* [EXERCISE DESCRIPTION]: What is the number of lines in the material below that include the word "center"? Write that number and nothing more.

▼

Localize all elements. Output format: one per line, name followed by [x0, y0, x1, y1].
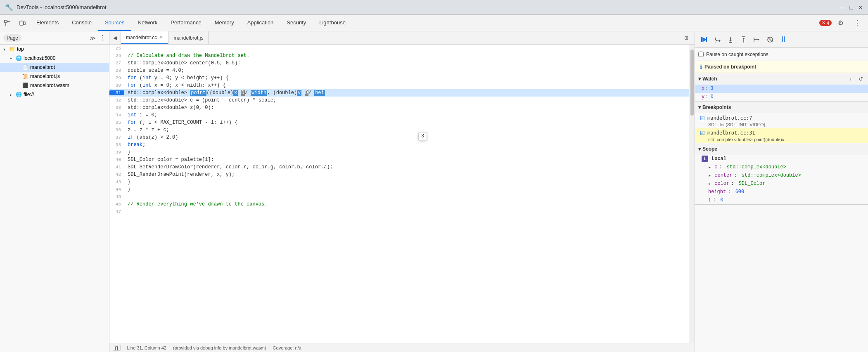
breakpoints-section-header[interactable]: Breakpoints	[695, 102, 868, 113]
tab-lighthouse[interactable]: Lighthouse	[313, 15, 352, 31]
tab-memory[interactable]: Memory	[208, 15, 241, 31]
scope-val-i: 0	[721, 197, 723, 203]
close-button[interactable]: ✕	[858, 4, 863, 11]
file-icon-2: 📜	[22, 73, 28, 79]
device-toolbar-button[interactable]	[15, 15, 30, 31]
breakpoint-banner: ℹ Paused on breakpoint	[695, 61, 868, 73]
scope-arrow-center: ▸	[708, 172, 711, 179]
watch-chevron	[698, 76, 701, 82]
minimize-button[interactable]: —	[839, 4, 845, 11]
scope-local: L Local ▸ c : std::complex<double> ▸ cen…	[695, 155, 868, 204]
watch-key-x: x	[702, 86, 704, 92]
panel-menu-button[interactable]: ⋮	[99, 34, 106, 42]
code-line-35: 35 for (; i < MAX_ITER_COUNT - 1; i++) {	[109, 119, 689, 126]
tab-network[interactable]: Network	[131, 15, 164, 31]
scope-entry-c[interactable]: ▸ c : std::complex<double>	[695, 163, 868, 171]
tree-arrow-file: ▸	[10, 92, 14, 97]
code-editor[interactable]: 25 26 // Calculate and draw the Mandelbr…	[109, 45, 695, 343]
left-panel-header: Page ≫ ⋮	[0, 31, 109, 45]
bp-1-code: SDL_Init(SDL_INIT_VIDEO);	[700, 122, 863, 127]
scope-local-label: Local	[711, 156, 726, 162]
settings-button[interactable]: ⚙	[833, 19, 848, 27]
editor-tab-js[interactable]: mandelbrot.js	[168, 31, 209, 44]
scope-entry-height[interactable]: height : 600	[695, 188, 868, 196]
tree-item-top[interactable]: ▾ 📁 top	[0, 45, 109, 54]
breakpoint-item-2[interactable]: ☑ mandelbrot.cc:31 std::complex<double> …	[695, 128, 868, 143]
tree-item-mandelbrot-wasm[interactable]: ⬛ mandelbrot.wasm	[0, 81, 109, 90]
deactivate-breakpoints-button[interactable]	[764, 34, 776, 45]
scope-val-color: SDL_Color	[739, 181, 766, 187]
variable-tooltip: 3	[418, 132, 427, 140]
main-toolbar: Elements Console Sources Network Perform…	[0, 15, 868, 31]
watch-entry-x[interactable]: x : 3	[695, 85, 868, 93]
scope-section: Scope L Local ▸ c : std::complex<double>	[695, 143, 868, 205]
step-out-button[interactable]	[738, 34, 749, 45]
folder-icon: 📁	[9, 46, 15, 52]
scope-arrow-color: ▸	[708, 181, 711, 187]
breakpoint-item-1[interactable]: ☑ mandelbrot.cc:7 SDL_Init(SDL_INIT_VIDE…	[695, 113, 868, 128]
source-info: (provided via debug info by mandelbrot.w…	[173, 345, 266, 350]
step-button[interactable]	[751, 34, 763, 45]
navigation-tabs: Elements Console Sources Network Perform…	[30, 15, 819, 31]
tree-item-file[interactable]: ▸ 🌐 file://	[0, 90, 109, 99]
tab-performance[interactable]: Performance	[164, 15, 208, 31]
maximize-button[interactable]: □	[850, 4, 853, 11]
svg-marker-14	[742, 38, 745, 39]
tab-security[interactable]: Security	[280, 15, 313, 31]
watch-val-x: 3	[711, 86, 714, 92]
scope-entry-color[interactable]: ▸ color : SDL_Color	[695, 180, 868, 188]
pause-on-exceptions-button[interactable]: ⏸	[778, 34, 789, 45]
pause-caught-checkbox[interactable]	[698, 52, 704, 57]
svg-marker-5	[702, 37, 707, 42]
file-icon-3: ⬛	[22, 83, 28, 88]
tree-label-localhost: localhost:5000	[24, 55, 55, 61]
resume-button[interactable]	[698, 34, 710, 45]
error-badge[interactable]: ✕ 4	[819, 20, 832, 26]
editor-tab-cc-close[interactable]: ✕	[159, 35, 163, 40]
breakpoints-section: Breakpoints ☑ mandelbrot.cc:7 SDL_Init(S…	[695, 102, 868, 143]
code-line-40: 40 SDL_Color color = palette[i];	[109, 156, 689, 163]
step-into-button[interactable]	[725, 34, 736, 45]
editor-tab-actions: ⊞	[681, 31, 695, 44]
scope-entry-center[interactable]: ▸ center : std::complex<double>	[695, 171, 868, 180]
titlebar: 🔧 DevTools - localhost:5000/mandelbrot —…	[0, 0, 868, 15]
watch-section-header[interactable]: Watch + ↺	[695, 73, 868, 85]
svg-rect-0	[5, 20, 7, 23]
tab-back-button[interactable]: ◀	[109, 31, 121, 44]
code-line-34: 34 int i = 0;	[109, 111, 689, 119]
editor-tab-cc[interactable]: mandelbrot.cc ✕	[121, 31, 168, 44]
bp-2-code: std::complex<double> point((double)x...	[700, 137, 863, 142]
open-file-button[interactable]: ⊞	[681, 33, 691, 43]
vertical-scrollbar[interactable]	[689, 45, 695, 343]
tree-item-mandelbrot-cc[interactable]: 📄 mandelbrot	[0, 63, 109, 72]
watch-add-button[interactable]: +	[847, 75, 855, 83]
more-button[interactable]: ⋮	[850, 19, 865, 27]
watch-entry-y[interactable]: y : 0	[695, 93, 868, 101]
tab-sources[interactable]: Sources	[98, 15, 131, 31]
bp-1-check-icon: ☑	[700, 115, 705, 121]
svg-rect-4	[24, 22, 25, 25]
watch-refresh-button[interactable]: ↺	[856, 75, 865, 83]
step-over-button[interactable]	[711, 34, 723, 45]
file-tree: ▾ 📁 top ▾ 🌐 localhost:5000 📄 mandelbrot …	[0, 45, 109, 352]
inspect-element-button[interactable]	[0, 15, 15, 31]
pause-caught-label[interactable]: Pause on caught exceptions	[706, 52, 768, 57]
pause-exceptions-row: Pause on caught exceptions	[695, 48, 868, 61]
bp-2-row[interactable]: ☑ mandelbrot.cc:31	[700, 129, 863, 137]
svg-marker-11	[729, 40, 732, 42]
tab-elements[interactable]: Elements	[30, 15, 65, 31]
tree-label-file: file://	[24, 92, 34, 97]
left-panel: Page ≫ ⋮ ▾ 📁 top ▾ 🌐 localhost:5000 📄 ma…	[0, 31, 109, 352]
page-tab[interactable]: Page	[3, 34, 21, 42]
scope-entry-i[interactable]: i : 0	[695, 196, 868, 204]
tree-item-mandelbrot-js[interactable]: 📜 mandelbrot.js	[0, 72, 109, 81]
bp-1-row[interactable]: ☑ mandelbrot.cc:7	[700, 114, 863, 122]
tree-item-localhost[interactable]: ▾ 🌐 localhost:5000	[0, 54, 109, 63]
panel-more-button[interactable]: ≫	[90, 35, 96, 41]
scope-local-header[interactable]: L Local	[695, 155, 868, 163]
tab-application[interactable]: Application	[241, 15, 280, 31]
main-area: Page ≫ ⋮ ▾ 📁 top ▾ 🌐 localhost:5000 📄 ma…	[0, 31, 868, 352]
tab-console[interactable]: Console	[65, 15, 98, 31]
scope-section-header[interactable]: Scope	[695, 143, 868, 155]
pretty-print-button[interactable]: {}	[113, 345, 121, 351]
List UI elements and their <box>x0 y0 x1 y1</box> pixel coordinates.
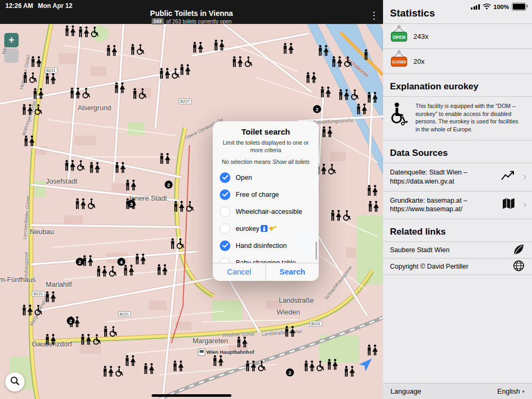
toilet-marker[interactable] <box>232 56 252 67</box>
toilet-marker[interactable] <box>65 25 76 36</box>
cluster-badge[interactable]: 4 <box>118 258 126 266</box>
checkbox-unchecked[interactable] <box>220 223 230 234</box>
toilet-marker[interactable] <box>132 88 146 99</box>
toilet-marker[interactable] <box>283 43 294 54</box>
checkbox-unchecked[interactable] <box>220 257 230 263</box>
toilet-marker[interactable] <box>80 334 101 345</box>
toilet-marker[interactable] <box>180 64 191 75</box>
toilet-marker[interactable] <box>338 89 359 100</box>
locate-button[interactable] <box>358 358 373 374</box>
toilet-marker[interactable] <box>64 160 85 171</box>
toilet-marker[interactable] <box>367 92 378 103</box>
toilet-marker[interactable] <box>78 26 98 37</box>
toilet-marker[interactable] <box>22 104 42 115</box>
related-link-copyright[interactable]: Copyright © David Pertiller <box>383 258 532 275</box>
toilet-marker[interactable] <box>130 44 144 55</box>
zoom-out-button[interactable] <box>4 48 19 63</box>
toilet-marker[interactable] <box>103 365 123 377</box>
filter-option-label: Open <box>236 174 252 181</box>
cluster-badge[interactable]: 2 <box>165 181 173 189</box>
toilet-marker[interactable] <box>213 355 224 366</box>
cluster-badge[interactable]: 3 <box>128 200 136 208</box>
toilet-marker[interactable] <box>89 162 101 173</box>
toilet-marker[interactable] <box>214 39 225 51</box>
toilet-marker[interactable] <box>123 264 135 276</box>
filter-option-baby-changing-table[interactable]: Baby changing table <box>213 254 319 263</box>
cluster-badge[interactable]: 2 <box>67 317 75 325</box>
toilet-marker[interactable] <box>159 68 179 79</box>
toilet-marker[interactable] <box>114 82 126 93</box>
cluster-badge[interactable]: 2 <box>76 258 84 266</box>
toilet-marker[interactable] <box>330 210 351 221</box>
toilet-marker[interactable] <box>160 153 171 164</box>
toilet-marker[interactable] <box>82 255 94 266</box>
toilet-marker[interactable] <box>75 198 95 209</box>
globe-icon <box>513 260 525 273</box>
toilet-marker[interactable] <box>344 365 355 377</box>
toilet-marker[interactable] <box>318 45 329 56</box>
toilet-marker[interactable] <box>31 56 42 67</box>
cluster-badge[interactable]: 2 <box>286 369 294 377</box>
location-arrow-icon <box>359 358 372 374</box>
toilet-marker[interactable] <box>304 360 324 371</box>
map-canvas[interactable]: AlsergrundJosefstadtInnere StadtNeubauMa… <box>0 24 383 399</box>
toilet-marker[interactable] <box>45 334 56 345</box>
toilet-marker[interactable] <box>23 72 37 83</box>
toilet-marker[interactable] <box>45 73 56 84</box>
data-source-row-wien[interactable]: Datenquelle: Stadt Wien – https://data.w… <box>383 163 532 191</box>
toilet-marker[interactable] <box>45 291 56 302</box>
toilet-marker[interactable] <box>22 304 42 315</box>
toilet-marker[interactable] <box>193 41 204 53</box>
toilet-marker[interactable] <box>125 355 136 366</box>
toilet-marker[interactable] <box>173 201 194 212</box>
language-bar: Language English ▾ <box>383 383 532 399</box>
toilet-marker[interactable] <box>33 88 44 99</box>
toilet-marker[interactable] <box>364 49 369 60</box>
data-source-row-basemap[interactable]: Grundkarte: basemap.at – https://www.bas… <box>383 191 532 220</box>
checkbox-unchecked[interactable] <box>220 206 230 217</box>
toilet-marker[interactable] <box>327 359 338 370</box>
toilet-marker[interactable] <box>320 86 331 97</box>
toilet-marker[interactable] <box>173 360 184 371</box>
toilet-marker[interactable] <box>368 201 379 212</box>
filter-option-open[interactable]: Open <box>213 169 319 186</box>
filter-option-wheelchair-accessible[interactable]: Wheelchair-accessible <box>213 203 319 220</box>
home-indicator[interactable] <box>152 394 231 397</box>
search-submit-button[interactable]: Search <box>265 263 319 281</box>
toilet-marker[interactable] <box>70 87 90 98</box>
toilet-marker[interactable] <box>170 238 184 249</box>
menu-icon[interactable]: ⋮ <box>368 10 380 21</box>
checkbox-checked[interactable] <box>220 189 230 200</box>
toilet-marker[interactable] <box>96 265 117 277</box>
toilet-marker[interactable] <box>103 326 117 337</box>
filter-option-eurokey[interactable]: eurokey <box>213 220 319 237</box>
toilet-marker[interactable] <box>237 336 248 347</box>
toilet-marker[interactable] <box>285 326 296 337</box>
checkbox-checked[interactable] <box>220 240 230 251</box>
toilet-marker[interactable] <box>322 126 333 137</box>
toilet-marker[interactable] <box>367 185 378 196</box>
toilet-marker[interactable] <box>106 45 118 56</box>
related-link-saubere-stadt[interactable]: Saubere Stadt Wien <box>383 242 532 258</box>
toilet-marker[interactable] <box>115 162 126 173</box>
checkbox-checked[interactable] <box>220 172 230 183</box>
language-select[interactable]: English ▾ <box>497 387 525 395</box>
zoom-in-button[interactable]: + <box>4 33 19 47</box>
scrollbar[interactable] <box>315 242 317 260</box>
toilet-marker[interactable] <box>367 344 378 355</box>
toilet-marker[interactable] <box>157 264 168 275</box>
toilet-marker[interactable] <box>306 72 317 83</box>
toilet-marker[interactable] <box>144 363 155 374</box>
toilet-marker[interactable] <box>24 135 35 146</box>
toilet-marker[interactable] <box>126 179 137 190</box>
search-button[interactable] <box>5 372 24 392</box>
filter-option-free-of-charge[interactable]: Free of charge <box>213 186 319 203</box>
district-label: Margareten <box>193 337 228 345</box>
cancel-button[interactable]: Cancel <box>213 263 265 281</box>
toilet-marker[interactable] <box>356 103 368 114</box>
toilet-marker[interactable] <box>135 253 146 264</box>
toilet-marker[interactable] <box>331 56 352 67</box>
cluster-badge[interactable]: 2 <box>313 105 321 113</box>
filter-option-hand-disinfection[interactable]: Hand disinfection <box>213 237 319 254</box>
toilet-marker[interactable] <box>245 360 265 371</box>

▲

* [REPLY]: 2